Local Indian hot rolled coil (HRC) trade level prices have kept moving downwards amid muted market conditions with intermediaries and end users pausing to assess forthcoming demand and price indication from large mills for the current month, SteelOrbis learned from trade and industry circles on Monday, September 1.
Sources said that HRC trade price has settled at INR 49,500/mt ($562/mt) ex-Mumbai, down by INR 500/mt ($5.6/mt) week on week and at INR 51,000/mt ($579/mt) ex-Chennai in the south, down by INR 600/mt ($7/mt) over the past week.
According to sources, end-user industries have remained absent from the market as they assess demand ahead of the festive and busy season, while distributors have also refrained from restocking, waiting for mills to announce September base prices. With the monsoon ending and festivals approaching, a new demand pattern is expected to emerge in the coming weeks. However, market participants remain cautious about the extent of the anticipated uptick, as the overall manufacturing growth outlook remains bearish.

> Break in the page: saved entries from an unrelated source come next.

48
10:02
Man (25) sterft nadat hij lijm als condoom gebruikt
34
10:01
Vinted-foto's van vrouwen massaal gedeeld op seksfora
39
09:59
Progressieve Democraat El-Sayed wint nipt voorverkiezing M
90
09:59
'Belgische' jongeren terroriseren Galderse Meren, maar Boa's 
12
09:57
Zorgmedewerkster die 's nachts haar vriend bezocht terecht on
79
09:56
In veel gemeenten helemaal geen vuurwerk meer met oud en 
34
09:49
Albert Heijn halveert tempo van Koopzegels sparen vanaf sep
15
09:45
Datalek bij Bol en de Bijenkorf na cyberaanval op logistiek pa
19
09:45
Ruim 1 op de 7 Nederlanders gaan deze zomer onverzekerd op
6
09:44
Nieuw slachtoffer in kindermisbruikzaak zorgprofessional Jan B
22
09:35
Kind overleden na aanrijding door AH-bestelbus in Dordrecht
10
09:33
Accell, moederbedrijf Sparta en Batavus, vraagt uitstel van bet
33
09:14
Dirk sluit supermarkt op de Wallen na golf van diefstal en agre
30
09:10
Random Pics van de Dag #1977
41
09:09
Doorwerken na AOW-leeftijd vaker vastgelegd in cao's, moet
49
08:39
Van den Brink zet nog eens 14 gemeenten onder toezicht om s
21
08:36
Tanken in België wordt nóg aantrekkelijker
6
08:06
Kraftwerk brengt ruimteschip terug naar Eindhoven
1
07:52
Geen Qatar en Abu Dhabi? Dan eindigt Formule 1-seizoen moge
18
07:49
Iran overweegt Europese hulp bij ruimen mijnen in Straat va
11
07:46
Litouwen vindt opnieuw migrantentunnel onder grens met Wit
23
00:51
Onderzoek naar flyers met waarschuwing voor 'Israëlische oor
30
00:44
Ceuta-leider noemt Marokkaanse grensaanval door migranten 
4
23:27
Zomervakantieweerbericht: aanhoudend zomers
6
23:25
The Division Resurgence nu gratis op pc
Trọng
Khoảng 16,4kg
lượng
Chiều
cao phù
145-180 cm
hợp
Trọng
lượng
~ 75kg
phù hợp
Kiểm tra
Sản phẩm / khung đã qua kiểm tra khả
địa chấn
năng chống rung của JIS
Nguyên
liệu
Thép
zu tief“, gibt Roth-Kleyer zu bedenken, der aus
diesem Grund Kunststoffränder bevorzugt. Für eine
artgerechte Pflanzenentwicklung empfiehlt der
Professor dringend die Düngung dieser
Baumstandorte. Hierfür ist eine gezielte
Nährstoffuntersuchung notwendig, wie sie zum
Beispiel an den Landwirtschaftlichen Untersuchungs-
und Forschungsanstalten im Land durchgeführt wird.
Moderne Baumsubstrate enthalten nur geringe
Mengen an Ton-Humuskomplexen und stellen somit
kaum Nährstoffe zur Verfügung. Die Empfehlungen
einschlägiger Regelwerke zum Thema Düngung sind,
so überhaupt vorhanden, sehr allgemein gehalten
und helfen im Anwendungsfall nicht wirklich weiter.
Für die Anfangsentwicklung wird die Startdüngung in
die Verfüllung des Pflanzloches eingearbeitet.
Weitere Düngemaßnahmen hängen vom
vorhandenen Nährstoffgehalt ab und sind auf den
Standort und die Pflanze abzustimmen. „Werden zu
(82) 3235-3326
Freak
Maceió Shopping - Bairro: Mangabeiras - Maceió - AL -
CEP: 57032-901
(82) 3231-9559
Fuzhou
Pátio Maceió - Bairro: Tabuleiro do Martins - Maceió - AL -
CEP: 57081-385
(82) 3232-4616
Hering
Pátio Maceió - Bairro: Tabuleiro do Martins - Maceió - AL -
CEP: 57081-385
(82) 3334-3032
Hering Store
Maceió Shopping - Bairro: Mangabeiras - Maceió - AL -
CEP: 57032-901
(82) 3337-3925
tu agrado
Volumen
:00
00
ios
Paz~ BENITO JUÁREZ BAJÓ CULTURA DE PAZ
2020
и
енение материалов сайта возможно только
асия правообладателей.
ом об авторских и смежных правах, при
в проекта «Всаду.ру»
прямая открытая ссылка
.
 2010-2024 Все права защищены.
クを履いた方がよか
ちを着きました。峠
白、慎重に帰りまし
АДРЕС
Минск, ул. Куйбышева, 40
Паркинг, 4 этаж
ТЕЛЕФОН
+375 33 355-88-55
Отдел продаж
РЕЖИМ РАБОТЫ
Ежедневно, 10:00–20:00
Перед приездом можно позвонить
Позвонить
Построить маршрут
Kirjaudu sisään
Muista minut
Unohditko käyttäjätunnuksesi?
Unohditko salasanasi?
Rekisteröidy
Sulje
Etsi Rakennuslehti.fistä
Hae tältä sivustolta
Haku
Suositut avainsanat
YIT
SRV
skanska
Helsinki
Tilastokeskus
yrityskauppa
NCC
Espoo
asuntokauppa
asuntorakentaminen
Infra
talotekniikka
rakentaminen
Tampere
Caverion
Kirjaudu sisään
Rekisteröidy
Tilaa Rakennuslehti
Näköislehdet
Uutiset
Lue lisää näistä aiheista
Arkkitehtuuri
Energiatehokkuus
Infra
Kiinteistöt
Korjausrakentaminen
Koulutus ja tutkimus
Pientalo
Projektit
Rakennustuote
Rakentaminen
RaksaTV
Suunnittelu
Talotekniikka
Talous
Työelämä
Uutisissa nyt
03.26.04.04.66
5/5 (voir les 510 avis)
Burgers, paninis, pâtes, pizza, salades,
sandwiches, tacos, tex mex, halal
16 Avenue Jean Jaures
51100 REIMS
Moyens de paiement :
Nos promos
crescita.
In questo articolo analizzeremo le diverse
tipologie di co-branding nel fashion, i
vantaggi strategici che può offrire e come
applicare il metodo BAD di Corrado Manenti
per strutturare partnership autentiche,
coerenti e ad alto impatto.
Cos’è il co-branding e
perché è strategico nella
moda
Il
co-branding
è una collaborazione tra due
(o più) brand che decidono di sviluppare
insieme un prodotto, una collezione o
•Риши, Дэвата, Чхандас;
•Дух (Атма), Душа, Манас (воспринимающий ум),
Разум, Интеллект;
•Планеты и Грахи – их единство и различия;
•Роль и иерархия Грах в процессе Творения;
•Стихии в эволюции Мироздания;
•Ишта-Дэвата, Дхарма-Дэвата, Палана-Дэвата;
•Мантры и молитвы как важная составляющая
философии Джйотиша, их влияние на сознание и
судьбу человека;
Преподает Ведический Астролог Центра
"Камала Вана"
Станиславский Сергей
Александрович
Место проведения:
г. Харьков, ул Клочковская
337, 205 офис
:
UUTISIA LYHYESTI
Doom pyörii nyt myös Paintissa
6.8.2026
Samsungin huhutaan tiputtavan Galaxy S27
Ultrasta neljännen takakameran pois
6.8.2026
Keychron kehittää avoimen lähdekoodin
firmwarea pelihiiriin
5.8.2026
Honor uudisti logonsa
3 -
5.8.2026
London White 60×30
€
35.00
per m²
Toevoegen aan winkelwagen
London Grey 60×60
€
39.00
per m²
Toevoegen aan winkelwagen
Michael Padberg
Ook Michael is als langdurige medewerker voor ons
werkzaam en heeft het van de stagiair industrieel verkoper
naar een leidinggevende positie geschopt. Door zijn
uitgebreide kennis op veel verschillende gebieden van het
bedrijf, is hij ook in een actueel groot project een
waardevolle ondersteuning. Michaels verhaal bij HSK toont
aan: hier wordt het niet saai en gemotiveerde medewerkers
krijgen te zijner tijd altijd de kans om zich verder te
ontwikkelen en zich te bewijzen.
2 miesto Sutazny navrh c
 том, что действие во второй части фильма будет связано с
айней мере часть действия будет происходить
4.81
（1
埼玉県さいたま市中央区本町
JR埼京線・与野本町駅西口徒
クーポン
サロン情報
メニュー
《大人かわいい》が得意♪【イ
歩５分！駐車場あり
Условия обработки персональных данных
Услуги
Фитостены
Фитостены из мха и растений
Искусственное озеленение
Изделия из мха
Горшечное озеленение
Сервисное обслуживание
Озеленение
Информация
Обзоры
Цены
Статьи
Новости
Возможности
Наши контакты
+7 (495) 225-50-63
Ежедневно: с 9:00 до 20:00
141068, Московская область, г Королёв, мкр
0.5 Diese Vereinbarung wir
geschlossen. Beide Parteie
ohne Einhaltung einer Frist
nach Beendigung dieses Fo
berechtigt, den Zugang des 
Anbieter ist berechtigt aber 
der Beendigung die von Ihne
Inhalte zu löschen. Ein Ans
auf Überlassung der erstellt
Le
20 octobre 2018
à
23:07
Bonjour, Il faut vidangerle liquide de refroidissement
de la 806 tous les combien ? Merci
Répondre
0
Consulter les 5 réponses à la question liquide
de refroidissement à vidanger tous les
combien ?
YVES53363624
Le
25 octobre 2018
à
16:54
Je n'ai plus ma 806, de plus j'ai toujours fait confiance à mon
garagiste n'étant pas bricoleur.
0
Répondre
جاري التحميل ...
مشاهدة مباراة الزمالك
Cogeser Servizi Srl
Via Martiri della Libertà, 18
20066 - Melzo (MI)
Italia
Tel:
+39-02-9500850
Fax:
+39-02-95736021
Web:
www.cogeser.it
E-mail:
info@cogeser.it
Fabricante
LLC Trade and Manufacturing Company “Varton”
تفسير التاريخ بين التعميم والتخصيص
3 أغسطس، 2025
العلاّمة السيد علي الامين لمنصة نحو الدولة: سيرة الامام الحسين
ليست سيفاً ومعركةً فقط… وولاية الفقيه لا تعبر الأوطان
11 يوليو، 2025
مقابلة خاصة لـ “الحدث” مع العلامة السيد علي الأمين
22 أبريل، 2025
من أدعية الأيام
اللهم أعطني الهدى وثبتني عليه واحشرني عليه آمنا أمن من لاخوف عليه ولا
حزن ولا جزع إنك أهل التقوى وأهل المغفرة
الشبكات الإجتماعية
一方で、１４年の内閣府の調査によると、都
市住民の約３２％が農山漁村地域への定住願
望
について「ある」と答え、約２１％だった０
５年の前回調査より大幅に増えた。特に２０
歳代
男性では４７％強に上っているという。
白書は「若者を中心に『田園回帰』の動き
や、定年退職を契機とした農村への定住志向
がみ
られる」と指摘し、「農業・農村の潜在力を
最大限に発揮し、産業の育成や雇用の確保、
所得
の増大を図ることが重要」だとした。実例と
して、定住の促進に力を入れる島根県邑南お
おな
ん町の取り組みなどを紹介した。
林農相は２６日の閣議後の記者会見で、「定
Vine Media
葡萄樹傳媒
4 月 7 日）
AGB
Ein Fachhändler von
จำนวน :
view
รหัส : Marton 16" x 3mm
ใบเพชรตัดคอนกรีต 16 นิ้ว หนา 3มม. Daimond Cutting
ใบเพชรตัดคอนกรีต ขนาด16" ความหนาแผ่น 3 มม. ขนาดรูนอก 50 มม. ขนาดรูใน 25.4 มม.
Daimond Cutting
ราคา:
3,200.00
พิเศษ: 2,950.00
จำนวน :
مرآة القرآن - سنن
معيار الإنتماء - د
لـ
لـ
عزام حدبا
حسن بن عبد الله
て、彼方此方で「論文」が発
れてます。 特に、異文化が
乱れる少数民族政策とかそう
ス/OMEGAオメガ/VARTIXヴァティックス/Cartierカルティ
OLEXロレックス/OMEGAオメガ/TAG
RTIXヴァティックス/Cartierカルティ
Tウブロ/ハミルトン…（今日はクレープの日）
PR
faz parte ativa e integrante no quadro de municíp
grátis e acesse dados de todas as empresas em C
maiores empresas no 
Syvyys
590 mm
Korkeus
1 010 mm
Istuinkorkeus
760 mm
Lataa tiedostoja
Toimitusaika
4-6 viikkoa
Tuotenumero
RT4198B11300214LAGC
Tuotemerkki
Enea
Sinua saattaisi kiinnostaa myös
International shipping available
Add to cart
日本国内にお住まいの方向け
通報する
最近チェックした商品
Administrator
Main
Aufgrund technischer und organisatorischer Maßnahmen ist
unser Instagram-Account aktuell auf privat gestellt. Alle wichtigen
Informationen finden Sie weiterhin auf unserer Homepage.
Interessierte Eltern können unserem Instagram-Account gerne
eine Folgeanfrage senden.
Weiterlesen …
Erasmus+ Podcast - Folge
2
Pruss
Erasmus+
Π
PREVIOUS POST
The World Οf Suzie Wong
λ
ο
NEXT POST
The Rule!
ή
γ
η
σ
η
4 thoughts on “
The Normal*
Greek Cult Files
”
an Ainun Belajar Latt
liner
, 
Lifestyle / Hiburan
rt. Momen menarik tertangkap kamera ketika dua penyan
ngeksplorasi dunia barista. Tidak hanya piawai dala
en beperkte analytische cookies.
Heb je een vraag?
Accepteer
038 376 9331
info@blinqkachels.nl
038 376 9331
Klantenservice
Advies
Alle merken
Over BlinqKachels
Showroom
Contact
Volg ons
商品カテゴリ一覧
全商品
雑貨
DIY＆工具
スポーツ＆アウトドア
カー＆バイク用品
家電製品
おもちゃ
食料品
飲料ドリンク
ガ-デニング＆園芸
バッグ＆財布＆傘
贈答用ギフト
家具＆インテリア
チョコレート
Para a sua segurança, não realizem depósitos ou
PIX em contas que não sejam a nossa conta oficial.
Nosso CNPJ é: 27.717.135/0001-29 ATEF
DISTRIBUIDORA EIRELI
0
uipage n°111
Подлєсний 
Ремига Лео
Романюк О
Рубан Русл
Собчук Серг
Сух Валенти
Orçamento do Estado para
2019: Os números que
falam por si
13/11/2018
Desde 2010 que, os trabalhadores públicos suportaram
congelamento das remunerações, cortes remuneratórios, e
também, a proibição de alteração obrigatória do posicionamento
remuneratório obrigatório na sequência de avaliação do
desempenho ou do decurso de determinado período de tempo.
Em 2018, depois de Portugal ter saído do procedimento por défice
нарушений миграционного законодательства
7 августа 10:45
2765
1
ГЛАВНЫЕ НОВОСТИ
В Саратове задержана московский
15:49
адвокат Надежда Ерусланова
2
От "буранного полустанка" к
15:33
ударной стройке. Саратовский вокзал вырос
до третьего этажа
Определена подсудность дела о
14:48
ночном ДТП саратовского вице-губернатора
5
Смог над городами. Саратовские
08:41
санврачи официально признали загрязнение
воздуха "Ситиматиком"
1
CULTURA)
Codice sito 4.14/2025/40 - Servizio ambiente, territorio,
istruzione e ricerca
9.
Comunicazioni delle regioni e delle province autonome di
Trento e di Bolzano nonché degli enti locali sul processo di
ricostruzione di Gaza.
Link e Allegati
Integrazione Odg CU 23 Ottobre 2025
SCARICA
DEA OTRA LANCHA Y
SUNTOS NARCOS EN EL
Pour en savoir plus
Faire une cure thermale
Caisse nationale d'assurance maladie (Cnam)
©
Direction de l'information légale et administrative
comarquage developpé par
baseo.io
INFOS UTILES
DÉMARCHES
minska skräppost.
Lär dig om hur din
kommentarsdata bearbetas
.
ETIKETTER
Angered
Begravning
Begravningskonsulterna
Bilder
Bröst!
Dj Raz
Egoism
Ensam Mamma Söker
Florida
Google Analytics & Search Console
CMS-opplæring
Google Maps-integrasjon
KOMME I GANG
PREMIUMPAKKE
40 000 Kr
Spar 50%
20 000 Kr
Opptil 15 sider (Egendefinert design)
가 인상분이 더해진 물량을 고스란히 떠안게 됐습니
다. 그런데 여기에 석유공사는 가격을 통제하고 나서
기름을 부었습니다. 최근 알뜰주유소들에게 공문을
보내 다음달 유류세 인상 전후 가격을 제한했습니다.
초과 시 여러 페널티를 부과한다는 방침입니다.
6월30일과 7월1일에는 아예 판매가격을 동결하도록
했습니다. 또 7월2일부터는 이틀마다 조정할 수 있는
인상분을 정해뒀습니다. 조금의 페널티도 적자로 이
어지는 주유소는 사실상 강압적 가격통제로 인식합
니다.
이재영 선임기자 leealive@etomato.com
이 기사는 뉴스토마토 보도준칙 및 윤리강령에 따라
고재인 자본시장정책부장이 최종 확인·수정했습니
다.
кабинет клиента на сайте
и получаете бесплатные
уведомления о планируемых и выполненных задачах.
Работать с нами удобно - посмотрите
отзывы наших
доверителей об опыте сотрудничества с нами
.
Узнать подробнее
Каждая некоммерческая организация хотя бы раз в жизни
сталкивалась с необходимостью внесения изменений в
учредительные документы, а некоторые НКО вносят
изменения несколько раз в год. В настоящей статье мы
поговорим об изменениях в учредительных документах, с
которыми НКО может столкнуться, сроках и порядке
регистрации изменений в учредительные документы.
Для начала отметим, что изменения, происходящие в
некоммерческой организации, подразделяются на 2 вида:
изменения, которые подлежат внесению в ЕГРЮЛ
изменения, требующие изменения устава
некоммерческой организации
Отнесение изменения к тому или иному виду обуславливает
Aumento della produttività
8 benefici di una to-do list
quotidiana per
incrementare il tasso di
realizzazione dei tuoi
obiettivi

A section of the market was of the view that, with the landed price of imports—after the imposition of a 12 percent safeguard duty—now above local trade prices, domestic mills would have headroom to increase base prices. Market participants said they expected a hike of around INR 1,500/mt ($17/mt) across the entire flat product range.
“Market activity is low and there is mainly cautious optimism. Demand will rise in the coming months but may fall below expectation owing to overall sluggish macroeconomic indicators,” a Mumbai based distributor told SteelOrbis.
“There is limited downside risk. But upside potential too is limited and hence we expect the market to be range-bound in the short and medium term,” he added.